• [Exercise aim]: The reply should hold every record, copied exactly, and none of the pictures.

Saved entries
- - - - - - -

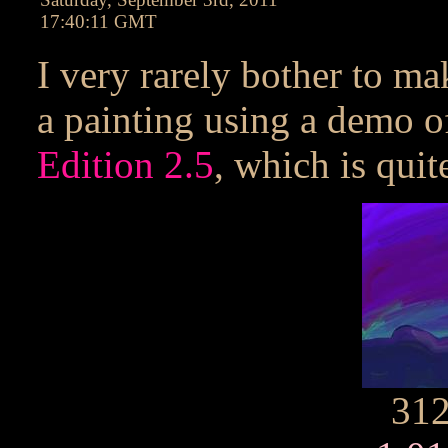
17:40:11 GMT
I very rarely bother to mak
a painting using a demo o
Edition 2.5
, which is quit
31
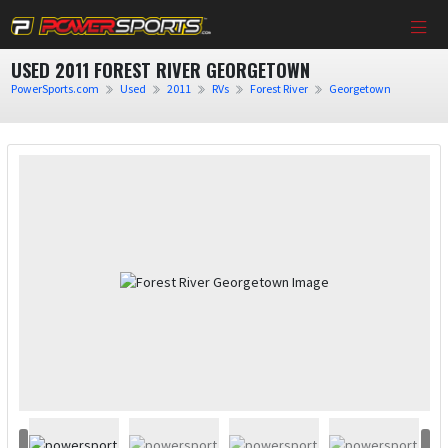
USED 2011 FOREST RIVER GEORGETOWN
PowerSports.com
Used
2011
RVs
Forest River
Georgetown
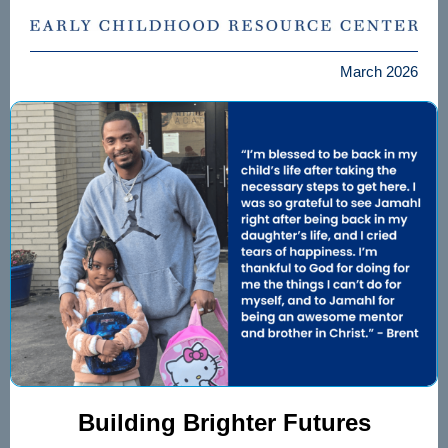
March 2026
Building Brighter Futures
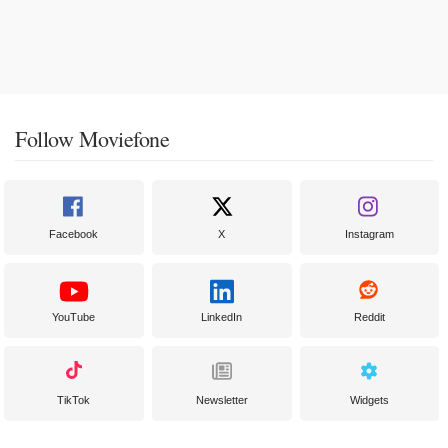
Follow Moviefone
Facebook
X
Instagram
YouTube
LinkedIn
Reddit
TikTok
Newsletter
Widgets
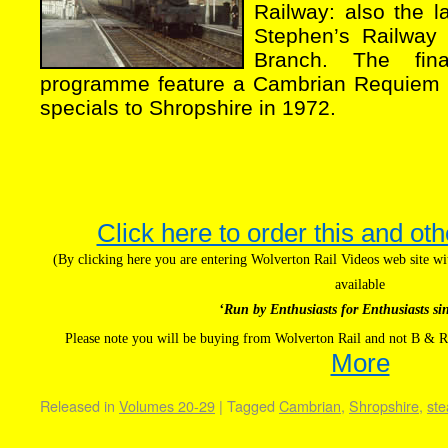
Railway: also the l
Stephen’s Railway 
Branch. The fin
programme feature a Cambrian Requiem a
specials to Shropshire in 1972.
Click here to order this and oth
(By clicking here you are entering Wolverton Rail Videos web site 
available
‘Run by Enthusiasts for Enthusiasts si
Please note you will be buying from Wolverton Rail and not B & R
More
Released in
Volumes 20-29
|
Tagged
Cambrian
,
Shropshire
,
st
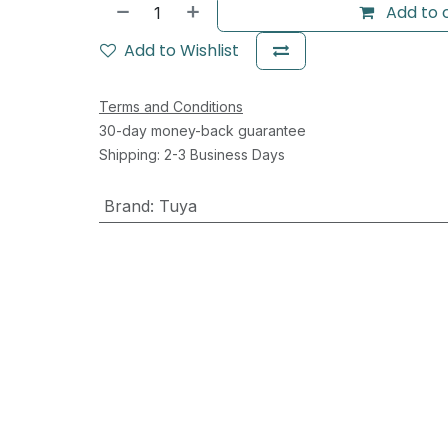
Add to 
Add to Wishlist
Terms and Conditions
30-day money-back guarantee
Shipping: 2-3 Business Days
Brand
:
Tuya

- - - - - - -

• [Written response]:
17:40:11 GMT
I very rarely bother to mak
a painting using a demo o
Edition 2.5
, which is quit
31
USED 2011 FOREST RIVER GEORGETOWN
PowerSports.com
Used
2011
RVs
Forest River
Georgetown
March 2026
Building Brighter Futures
Follow Moviefone
Facebook
X
Instagram
YouTube
LinkedIn
Reddit
TikTok
Newsletter
Widgets
Railway: also the l
Stephen’s Railway 
Branch. The fin
programme feature a Cambrian Requiem a
specials to Shropshire in 1972.
Click here to order this and oth
(By clicking here you are entering Wolverton Rail Videos web site 
available
‘Run by Enthusiasts for Enthusiasts si
Please note you will be buying from Wolverton Rail and not B & R
More
Released in
Volumes 20-29
|
Tagged
Cambrian
,
Shropshire
,
st
Add to 
Add to Wishlist
Terms and Conditions
30-day money-back guarantee
Shipping: 2-3 Business Days
Brand
:
Tuya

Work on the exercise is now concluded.